To ensure the IPO would still result in a book of long-term investors, the company did not allocate just to the highest bidder.
“Once the company explained their goals for the transaction it became obvious to the entire management and to me that a hybrid auction was the best approach,” said Lise Buyer, the managing partner of Class V Group and an early adviser to Unity.
Unity employees were also allowed to sell up to 15% of their holdings on the first day of trading on NYSE, allowing them to sell at higher prices than if they had sold on the IPO.
Goldman’s order entry platform required investors to register bids with price and number of shares.

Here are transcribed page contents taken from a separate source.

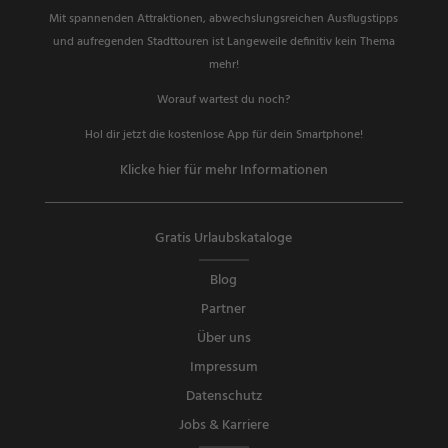
Mit spannenden Attraktionen, abwechslungsreichen Ausflugstipps
und aufregenden Stadttouren ist Langeweile definitiv kein Thema
mehr!
Worauf wartest du noch?
Hol dir jetzt die kostenlose App für dein Smartphone!
Klicke hier für mehr Informationen
Gratis Urlaubskataloge
Blog
Partner
Über uns
Impressum
Datenschutz
Jobs & Karriere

Those orders could be amended or cancelled until books closed, but messaging from the syndicate to investors was limited to preserve the purity of the auction.
This removed the orders with no price limit specified that large institutions typically place in hot tech IPOs that leave pricing to the judgement of the banks and the company.

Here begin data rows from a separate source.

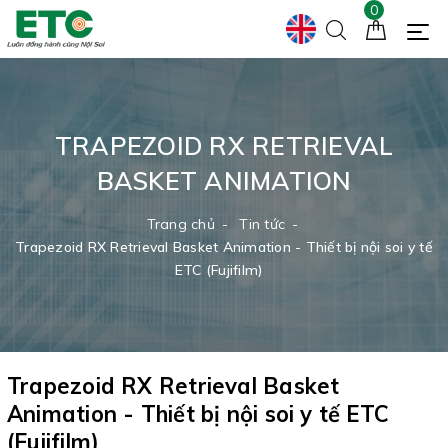
0
TRAPEZOID RX RETRIEVAL
BASKET ANIMATION
Trang chủ
Tin tức
Trapezoid RX Retrieval Basket Animation - Thiết bị nội soi y tế
ETC (Fujifilm)
Trapezoid RX Retrieval Basket
Animation - Thiết bị nội soi y tế ETC
(Fujifilm)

The Unity syndicate, which also included Credit Suisse as an active bookrunner, could show the company demand at each price point, how the quality of the book changed with pricing and daily updates on how the demand curve was changing.
“Both management and board were willing to challenge the status quo and design an offering specifically tailored to Unity’s goals,” said Matt Walsh, Credit Suisse’s head of tech ECM.

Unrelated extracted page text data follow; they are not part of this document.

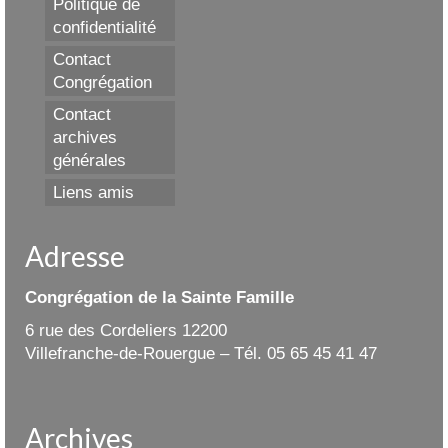
Politique de
confidentialité
Contact
Congrégation
Contact
archives
générales
Liens amis
Adresse
Congrégation de la Sainte Famille
6 rue des Cordeliers 12200
Villefranche-de-Rouergue – Tél. 05 65 45 41 47
Archives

“We combined the best parts of each existing alternative to create a structure that provided the demand curve transparency of a Dutch auction or direct listing while still allowing management to choose the clearing price and their new shareholder partners.”
Unity sold 28.75m shares, including greenshoe, at US$52, above the US$44–$48 marketing range that was revised late in the bookbuild from US$34–$42 at launch.
In contrast to the 100%-plus gains seen on eight other tech IPOs in the year, Unity closed day one at US$68.35, just 31.4% above offer.